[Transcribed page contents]
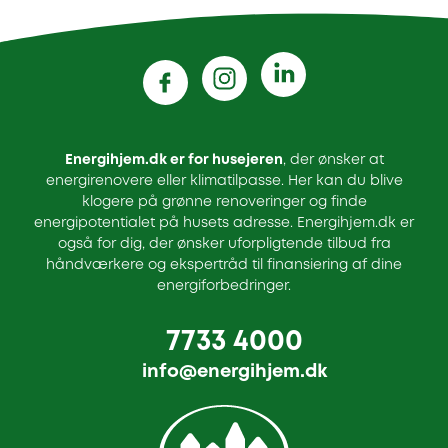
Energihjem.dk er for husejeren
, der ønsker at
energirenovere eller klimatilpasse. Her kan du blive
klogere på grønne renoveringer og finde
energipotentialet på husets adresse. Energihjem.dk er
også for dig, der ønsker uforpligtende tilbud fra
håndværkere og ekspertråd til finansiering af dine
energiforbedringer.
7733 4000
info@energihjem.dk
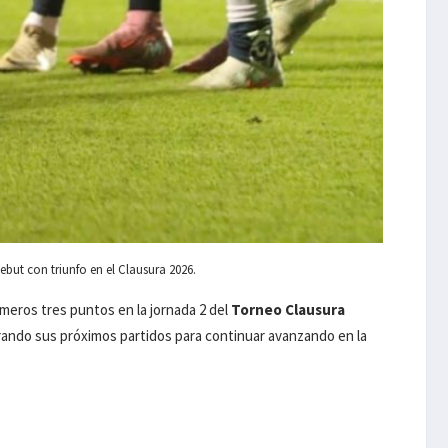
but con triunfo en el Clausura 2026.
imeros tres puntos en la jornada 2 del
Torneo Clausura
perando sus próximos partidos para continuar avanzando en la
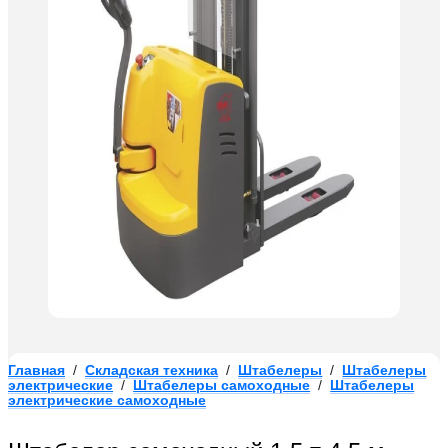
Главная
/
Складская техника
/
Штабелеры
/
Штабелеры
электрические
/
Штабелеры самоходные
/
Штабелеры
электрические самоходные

Work task :: Each line above that includes "ønsker" should be shown.

Solved exercise ::
, der ønsker at
også for dig, der ønsker uforpligtende tilbud fra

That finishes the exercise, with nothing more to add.